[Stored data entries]
..............................
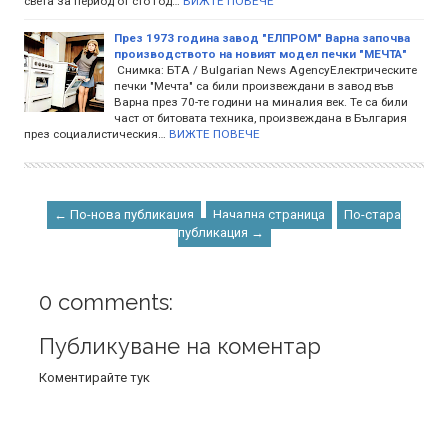
света за период от сто год…
ВИЖТЕ ПОВЕЧЕ
През 1973 година завод "ЕЛПРОМ" Варна започва
производството на новият модел печки "МЕЧТА"
Снимка: БТА / Bulgarian News AgencyЕлектрическите
печки "Мечта" са били произвеждани в завод във
Варна през 70-те години на миналия век. Те са били
част от битовата техника, произвеждана в България
през социалистическия…
ВИЖТЕ ПОВЕЧЕ
← По-нова публикация
Начална страница
По-стара
публикация →
0 comments:
Публикуване на коментар
Коментирайте тук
..............................
__TASK TO COMPLETE__:
Return only this span, exactly: the line that contains "публикация →" and all lines after it to the end of the records.

__OUTPUT BELOW__:
публикация →
0 comments:
Публикуване на коментар
Коментирайте тук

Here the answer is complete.